=== Given data ===

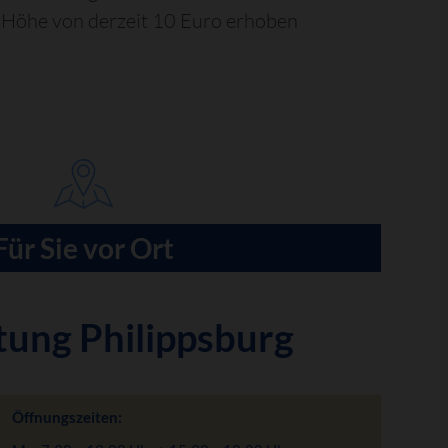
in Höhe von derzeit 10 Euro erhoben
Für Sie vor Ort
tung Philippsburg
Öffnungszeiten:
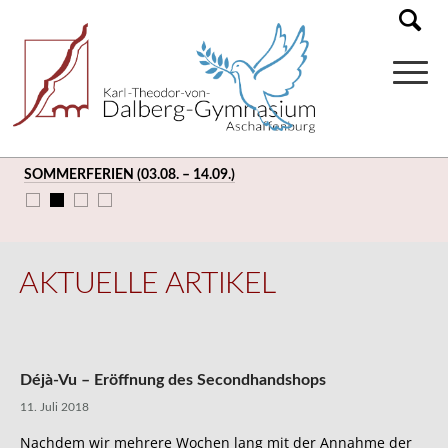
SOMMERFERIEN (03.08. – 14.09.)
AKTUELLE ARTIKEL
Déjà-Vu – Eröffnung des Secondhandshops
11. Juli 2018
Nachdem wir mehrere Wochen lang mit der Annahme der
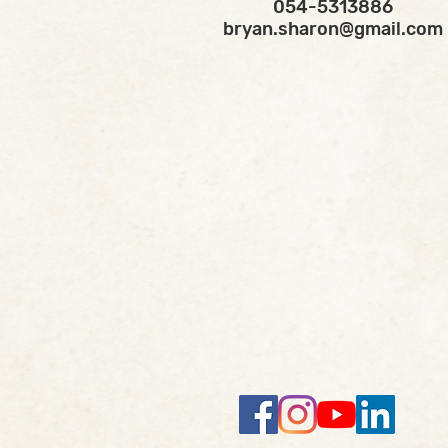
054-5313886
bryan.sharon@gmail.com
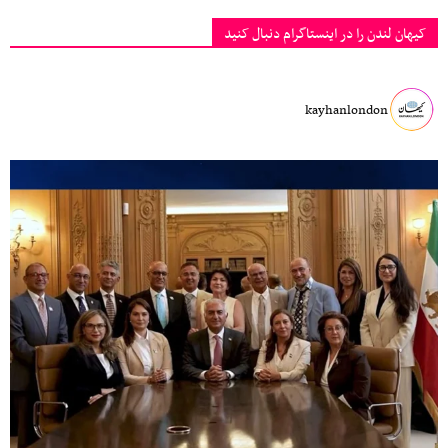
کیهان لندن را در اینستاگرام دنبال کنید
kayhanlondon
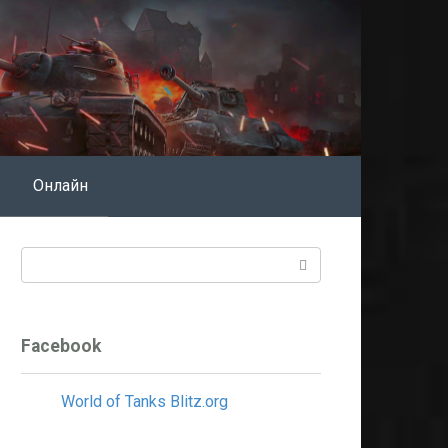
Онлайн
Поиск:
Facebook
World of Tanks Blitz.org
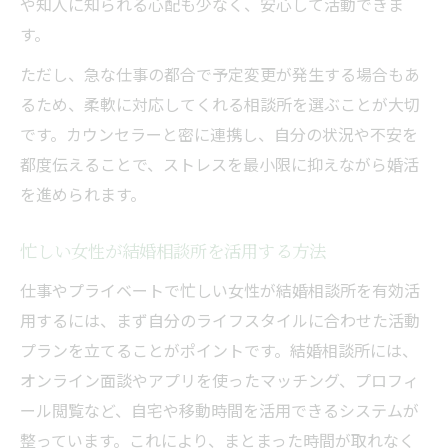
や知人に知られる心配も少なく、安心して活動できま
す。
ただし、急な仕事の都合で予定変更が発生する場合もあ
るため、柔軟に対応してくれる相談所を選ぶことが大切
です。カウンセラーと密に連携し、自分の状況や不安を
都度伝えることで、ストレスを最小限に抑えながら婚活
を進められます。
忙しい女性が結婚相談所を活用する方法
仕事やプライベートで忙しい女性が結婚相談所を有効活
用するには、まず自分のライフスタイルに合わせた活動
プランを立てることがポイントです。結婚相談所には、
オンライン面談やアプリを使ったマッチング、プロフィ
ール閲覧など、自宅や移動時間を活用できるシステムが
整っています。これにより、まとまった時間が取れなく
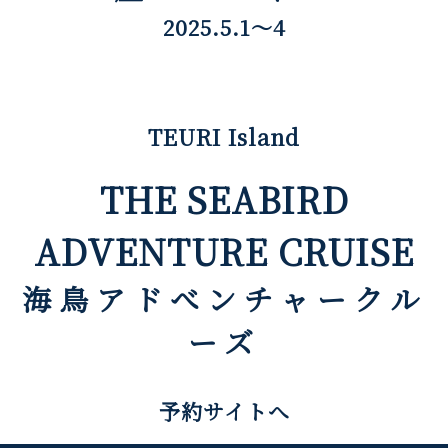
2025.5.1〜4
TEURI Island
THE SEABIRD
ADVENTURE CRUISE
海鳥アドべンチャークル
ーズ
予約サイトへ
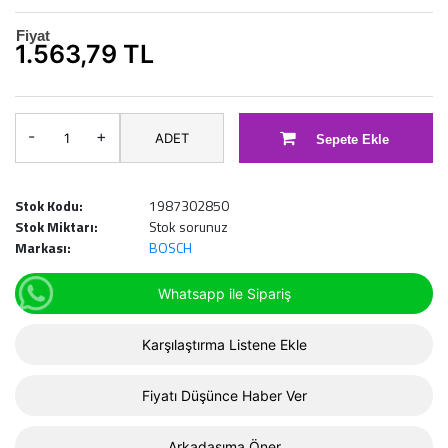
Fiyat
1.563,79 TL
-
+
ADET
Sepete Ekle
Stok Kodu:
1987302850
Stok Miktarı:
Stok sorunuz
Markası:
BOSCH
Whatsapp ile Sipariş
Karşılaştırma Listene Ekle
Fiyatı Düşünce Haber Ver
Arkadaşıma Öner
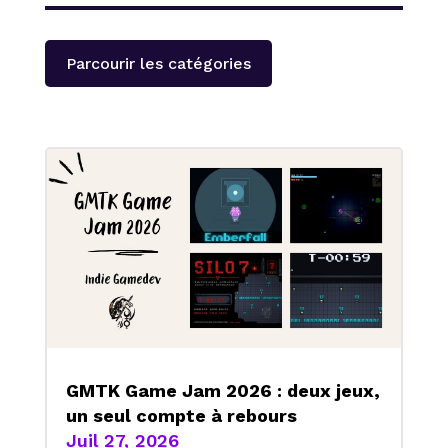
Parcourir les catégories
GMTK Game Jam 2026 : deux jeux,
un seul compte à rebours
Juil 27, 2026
---
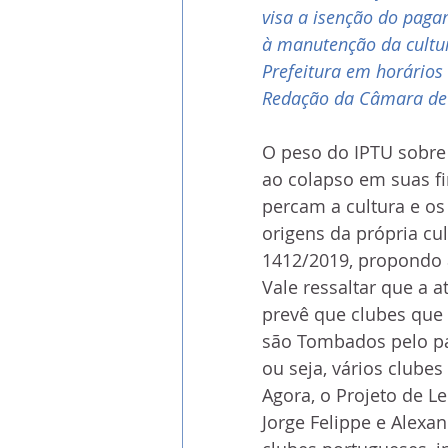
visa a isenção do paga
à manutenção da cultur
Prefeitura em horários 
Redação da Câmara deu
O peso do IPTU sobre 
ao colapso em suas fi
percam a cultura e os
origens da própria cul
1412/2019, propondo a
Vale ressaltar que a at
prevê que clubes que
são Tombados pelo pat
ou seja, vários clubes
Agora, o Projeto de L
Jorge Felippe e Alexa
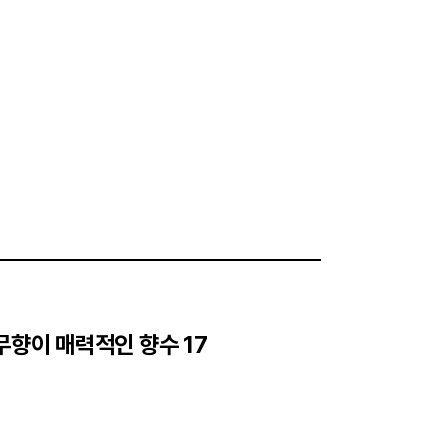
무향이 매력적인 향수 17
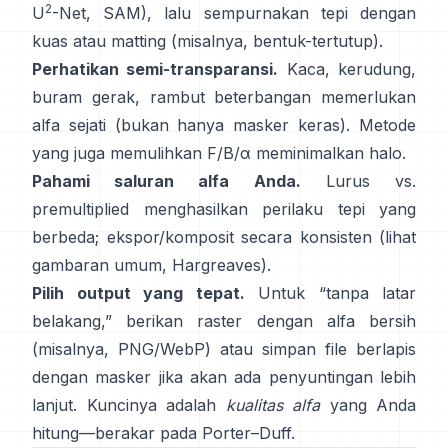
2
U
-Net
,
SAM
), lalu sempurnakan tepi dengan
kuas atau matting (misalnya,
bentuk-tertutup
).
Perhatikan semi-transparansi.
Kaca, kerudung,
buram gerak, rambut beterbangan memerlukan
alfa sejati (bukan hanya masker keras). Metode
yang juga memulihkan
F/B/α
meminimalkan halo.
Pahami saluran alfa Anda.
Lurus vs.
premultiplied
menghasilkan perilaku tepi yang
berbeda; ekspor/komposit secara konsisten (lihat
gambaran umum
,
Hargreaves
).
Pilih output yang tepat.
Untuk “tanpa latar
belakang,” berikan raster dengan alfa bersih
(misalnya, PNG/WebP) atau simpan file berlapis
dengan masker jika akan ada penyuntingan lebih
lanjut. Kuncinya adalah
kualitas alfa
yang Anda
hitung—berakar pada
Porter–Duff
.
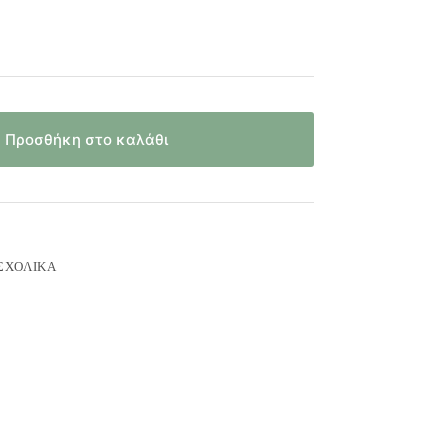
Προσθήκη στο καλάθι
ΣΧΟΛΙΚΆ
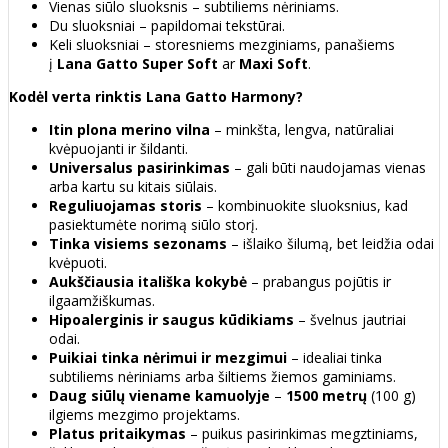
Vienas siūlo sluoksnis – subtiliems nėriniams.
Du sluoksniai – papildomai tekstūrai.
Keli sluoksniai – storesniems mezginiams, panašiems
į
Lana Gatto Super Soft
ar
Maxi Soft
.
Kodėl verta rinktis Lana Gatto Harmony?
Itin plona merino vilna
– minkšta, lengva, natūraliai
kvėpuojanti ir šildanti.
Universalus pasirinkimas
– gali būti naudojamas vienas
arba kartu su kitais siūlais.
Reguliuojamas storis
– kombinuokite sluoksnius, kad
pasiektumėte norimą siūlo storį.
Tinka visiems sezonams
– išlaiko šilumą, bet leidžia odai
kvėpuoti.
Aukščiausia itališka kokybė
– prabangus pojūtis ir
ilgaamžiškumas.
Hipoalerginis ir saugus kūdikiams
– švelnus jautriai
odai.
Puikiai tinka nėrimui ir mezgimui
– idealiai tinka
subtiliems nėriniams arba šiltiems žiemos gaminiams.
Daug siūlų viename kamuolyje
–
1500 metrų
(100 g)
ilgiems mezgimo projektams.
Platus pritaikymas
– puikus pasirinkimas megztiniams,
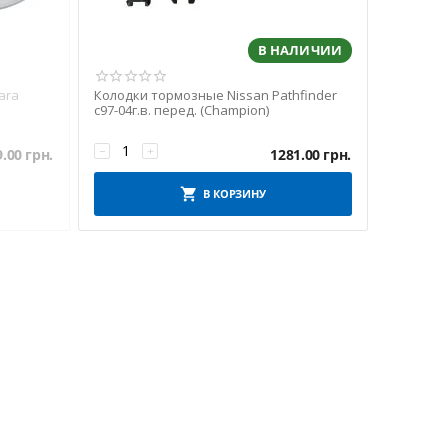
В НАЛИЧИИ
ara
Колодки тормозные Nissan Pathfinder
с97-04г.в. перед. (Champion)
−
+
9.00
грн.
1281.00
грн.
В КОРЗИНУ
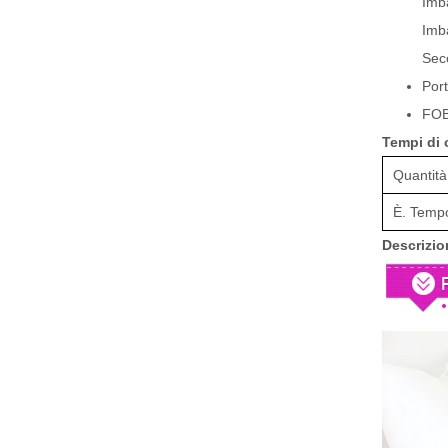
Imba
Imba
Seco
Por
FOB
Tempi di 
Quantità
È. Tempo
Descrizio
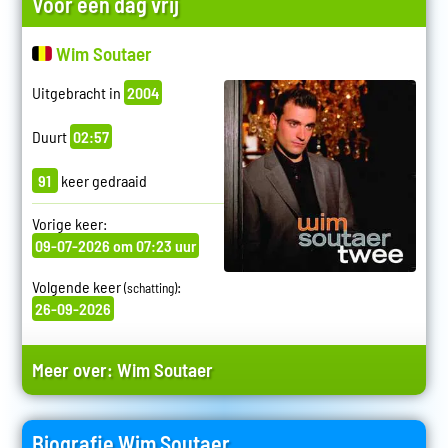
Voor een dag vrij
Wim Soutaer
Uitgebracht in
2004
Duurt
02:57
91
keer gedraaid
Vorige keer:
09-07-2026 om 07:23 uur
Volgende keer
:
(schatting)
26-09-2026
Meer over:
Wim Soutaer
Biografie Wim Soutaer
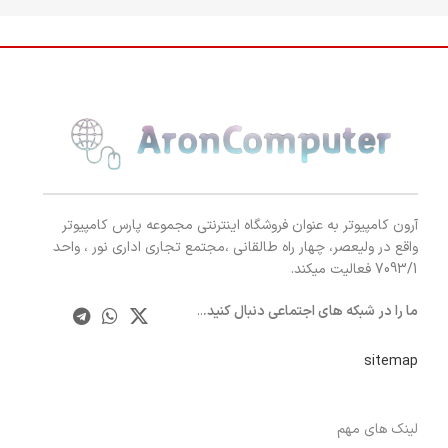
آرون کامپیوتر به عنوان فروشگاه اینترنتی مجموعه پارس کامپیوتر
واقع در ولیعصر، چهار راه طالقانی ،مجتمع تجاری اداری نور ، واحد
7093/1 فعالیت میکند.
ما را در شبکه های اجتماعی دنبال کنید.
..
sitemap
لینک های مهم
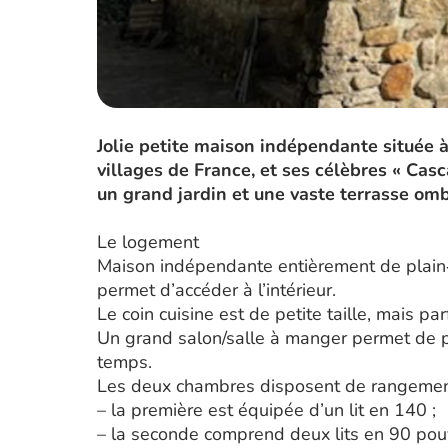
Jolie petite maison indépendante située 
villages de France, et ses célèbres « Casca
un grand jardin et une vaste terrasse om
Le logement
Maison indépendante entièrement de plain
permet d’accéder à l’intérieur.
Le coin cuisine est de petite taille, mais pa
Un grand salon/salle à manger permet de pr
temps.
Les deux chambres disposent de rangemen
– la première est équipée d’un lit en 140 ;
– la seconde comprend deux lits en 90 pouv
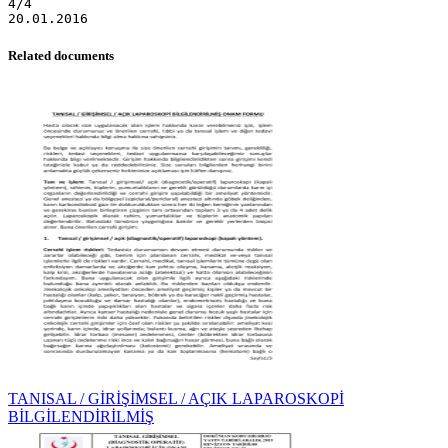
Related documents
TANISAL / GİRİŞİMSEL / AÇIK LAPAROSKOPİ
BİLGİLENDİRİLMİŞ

=== Problem description ===
Work out the number of lines in the entries above that hold the word "دنبال", giving the number without comment.

=== Answer ===
2